# SED - Sedimentary Holdings



## pussycat2005 (14 July 2006)

TAKEOVER OFFER
Sedimentary Holdings Limited has noted the announcement by
AuSelect Limited of its intention to make a conditional takeover
offer for all of the ordinary shares of Sedimentary.
The Board of Sedimentary will meet as soon as possible to
consider the offer and will provide further advice to shareholders
in due course.
In the meantime, shareholders are strongly advised to take no
action in relation to the offer.

Presently trading at 29 cents


----------



## jollyfrog (14 July 2006)

WELL this is a interesting one! 8.5 mil traded today! Stock has jumped from .20c To .29c due to a takeover offer from Auselect!  A major shareholder Lion Select is considering taking up the offer, however directors from sed are recommending doing nothing at this stage! Definetly one to WATCH! GOOD LUCK! guys & gals


----------



## Absolutely (14 July 2006)

I'd like to know if it is worth buying in at the current level.
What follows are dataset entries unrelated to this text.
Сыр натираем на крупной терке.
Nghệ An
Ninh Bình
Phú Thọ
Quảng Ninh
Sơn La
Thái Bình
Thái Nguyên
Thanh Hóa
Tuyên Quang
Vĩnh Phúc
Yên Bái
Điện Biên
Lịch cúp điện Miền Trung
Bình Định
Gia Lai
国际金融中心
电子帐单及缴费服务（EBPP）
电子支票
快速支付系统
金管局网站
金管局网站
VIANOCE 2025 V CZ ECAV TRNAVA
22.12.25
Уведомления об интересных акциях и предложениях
Is it likely that the company will reject the offer then takeover bidder will have to up the price ? Is that how it works ?

This stock was recommended on this site only yesterday and I put it on my watchlistr. Shoulda bought.


----------



## daa (14 July 2006)

yea me too...would like to know how far this has to go?


----------



## NettAssets (14 July 2006)

Thanks to parmigianich 

for the tip a couple of days ago in the AUM thread 
John


----------



## parmigianich (17 July 2006)

Gruezi
I have had private messages from a few people now thanking me for the recommendation.  I really didn't expect that anyone would have bought on my advise at all, even more so given the little amount of time they had before the announcement of the takeover offer.  40% in 24 hours isn't too bad is it. lol.
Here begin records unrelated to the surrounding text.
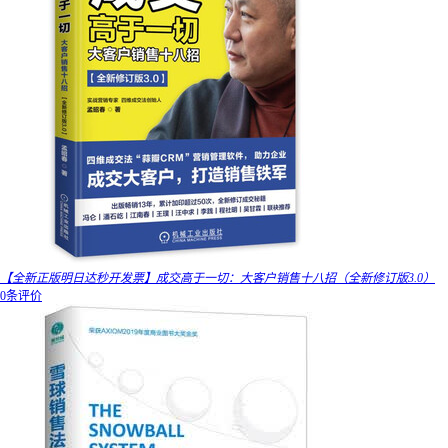
【全新正版明日达秒开发票】成交高于一切：大客户销售十八招（全新修订版3.0）
0条评价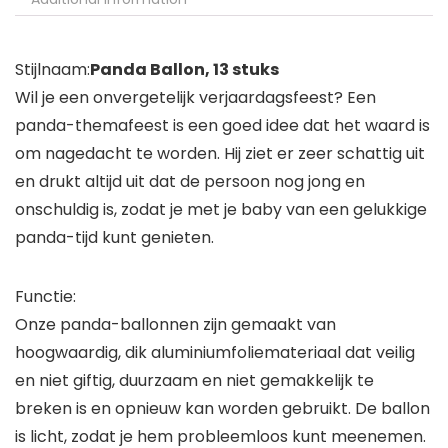
Stijlnaam:
Panda Ballon, 13 stuks
Wil je een onvergetelijk verjaardagsfeest? Een
panda-themafeest is een goed idee dat het waard is
om nagedacht te worden. Hij ziet er zeer schattig uit
en drukt altijd uit dat de persoon nog jong en
onschuldig is, zodat je met je baby van een gelukkige
panda-tijd kunt genieten.
Functie:
Onze panda-ballonnen zijn gemaakt van
hoogwaardig, dik aluminiumfoliemateriaal dat veilig
en niet giftig, duurzaam en niet gemakkelijk te
breken is en opnieuw kan worden gebruikt. De ballon
is licht, zodat je hem probleemloos kunt meenemen.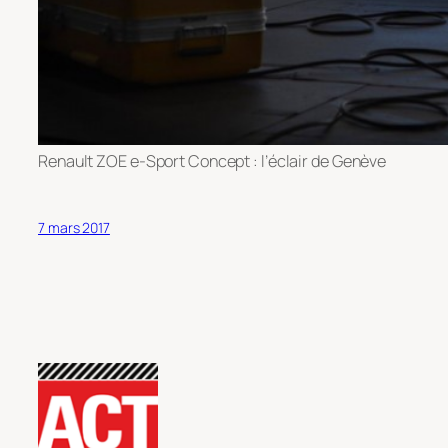
Renault ZOE e-Sport Concept : l’éclair de Genève
7 mars 2017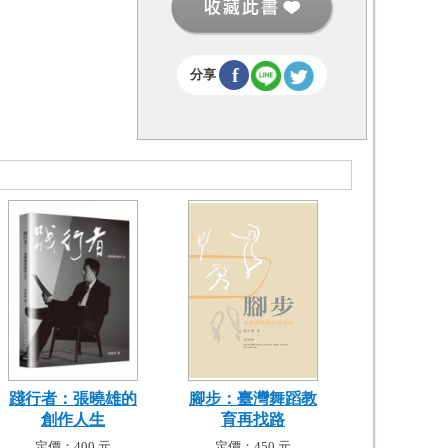
f
分享
踐行者：張曉雄的
腳步：臺灣舞蹈教
創作人生
育再找路
定價：400 元
定價：450 元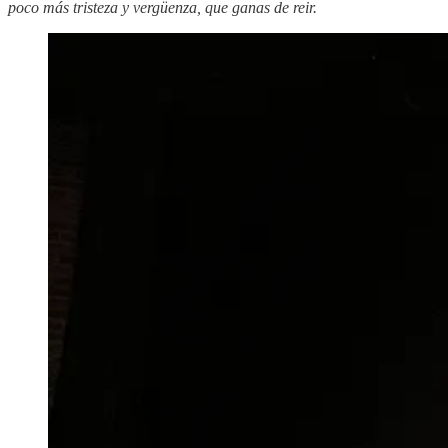
poco más tristeza y vergüenza, que ganas de reir.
As for how far this has to run..  well they do say that the first offer is rarely the last and a lot of shares were bought Friday @$0.29- $0.295c.  Newcrest may just decide they would prefer to have a 100% stake in Cracow rather than a new partner and come out with a higher bid.  Though I couldn't imagine a bidding war taking place.  SED may even release some promising exploration results or just come straight out suggesting the company is potentially worth significantly more than the offer.  Maybe AuSelect will be forced to add a sweetener to their initial offer or maybe they will drop out.  Maybe there is another 10/ 15% to be had for SED shareholders or maybe the current offer will fail without any subsequent bids and SED shares will drop a few cents or maybe the offer will pass as is.  Who knows.


----------



## daa (17 July 2006)

thanx parmigianich for the info...i guess we will just have to wait n c...i would like to see a bidding war taking place...it will b my first... 
as to newcrest...u said in the aum post the mine was to small for newcrest to have interest...?anyway goodluck to all holders


----------



## x2rider (24 July 2006)

Hi folks 
 Just read the lastest results that came after the market closed today . They looked like there were some good increases in minerals . 
 Does anybody think that this new announcement will see the board of SED turning down the offer ?
 Really just after a lead . It has started to drift lowerr and am not sure why if there is an offer on the table . I'm not holding much butwas looking for a bit of upside that hasn't come 
 Thanks Martin


----------



## parmigianich (1 August 2006)

From letter to shareholders released today
"The board and its advisors are in discussion with other parties interested in
Sedimentary. There is a prospect that one of these parties may make an alternative offer for Sedimentary".


----------